# Stingrays?



## USMCPayne

Hope I don't stir the pot with this one as I am completely ignorant on the fishing regulations for stingrays (and will look them up as soon as I finish typing this post). Here goes...

Ran down to Perdido Beach this afternoon, just got a new surf rig and wanted to drop a line. I was using a 2 hook pompano rig with a 2 oz weight and dead shrimp. While that was in I used a lure to just fool around with on a lighter rig. Snagged a ray on the lure, got it to shore to let loose the lure. While doing that realized that ALL the line was out on the surf rig. Got the lure loose, pushed the ray back into the water, started pulling on the surf rig and realized it was a ray also.

Took awhile to get them both free, but eventually I did and they swam back alive. Re-set the pompano rig and the same thing happened with a 3rd ray about 10 minutes later.

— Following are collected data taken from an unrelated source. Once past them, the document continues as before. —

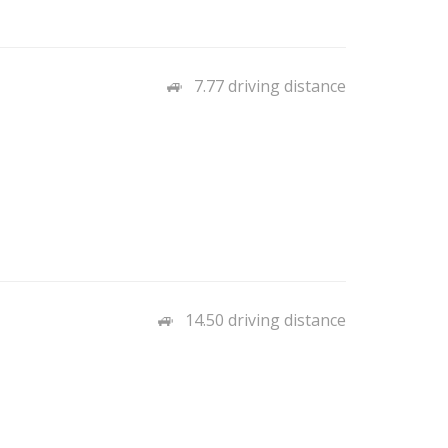
7.77 driving distance
14.50 driving distance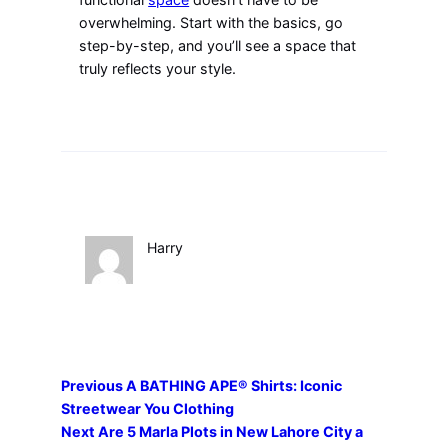
overwhelming. Start with the basics, go
step-by-step, and you’ll see a space that
truly reflects your style.
Harry
Previous
A BATHING APE® Shirts: Iconic
Streetwear You Clothing
Next
Are 5 Marla Plots in New Lahore City a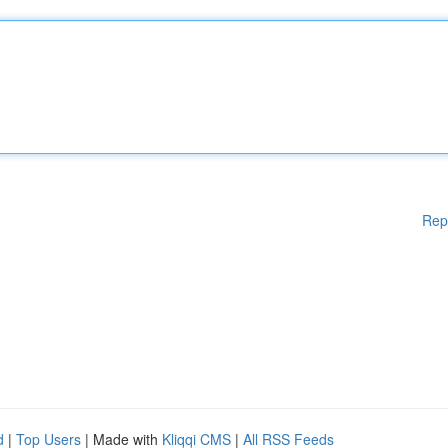
Rep
d
|
Top Users
| Made with
Kliqqi CMS
|
All RSS Feeds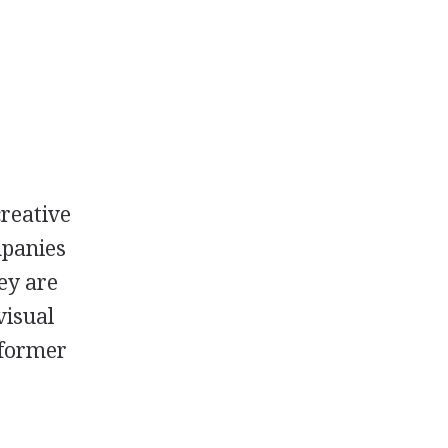
reative
mpanies
ey are
visual
rformer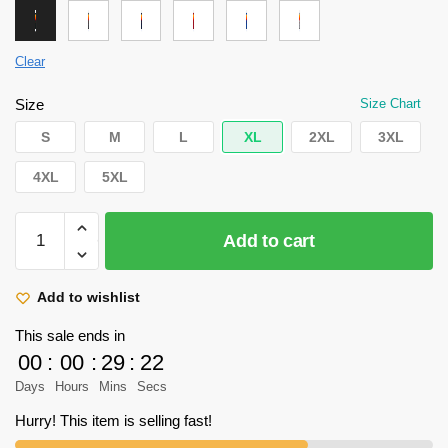
Clear
Size
Size Chart
S
M
L
XL
2XL
3XL
4XL
5XL
Attack
Add to cart
on
Titan
Hoodie
Add to wishlist
-
This sale ends in
Scout
00
:
00
:
29
:
22
Regiment
Days
Hours
Mins
Secs
Hoodie
quantity
Hurry! This item is selling fast!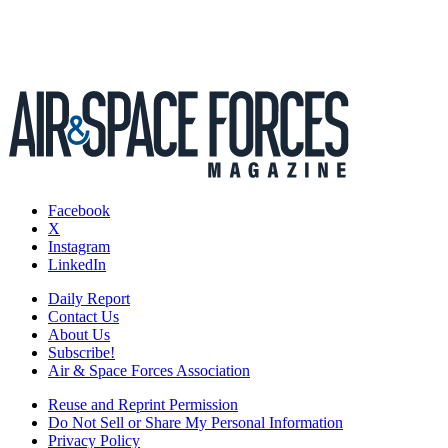
Facebook
X
Instagram
LinkedIn
Daily Report
Contact Us
About Us
Subscribe!
Air & Space Forces Association
Reuse and Reprint Permission
Do Not Sell or Share My Personal Information
Privacy Policy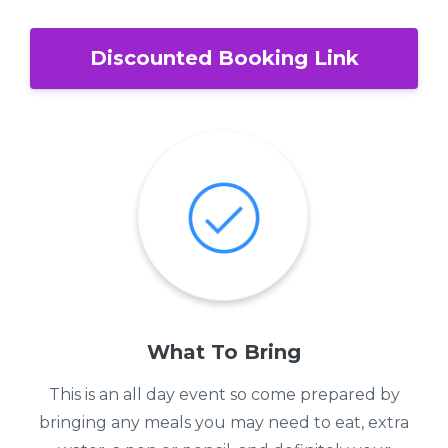
Discounted Booking Link
What To Bring
This is an all day event so come prepared by
bringing any meals you may need to eat, extra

Is there any way to keep from catching the rays? Or is their presence a sign that I should fish elsewhere? Any help is appreciated. Thanks!


----------



## USMCPayne




----------



## Fishermon

beautiful....good job putting them back.....they cruse tyhe beach this time of the year....I dont think they stay in one place tough....you're doing fine with the pompano rig...fish some surf, right where the breakers are...use small pieces of shrimp peal them off and realx, use the other rod to drag a red or chartrusse jighead with a whole headless shrimp for some flounder ..pompano usually runs early morning or late afternoon....the earlier the better. good luck.


----------



## HisName

No help on how to not catch them , But 

*How to Make Scallops Out of Stingray*



http://www.ehow.com/how_5226316_make-scallops-out-stingray.html




.


----------



## USMCPayne

So, theoretically, I *could* keep them? I'd have absolutely no idea how to properly clean/dispose of a carcass like that.

I couldn't find any information on the myfwc website about stingrays. Does anyone know if there's a size/bag limit or are these fair game?

(something tells me from the attention that I got on the beach from the passers-by that they would not be real happy with me cutting the tail/wings off the ray hahaha)


----------



## jack2

did you know that ray wings are actually good to eat?
:thumbup:
btw, easy to clean, also. just cut the tail off, skin, cut around the inside.
wings are good white meat than is stringy like crab. very tasty. 
jack


----------



## jimmyschimmies

Did u know ray wings are awesome shark bait!!!!!!!!!!!!


----------



## BIG DAWG

*rays*

The ray in first pic is a cow nose ray .
BD


----------



## USMCPayne

yea Big Dawg, after a little research I've learned that its a cownose ray, not a stingray. In fact, it's quite different than a stingray, so this thread is mistitled, but oh well. now i know for next time.


Shark bait? do tell...


----------



## reelthrill

You can eat stingrays but I tried a cownose ray a long time ago and it was terrible.


----------



## Jason

BIG DAWG said:


> The ray in first pic is a cow nose ray .
> BD


Yepper, like a mini-manta ray....I'd hate to keep and kill them but a sting ray is all about eating or shark bait!!!:thumbsup:


----------



## BIG DAWG

*Rays*

I can remember when i was 7 or 8 i'd be with my dad running past the seabouy and there would be huge mantas sunning themselves and i've had them almost jump in the boat with me . More than once i've had one splash gallons of gulf in the boat , they've also been the demise of countless cobes .
BD


----------



## saku39

stingrays are scum, manta rays are nice creatures 

I always let em go


----------



## USMCPayne

Went out again yesterday morning and only caught a bluefish (little too small to keep) and another cownose ray. Wonder if I'm doing anything wrong, or if I'm just not in a good spot.


----------



## Mad Hooker

USMCPayne said:


> Went out again yesterday morning and only caught a bluefish (little too small to keep) and another cownose ray. Wonder if I'm doing anything wrong, or if I'm just not in a good spot.


Its your dead shrimp... get some live bait


----------



## USMCPayne

whats the best way to keep them live on the beach?


----------



## Mad Hooker

USMCPayne said:


> whats the best way to keep them live on the beach?


Walmart sells a bubbler lid that goes on a bucket for like 15$... that's better than the standard yellow/white frabill bait bucket that goes in the water since the surf will beat it up pretty bad


----------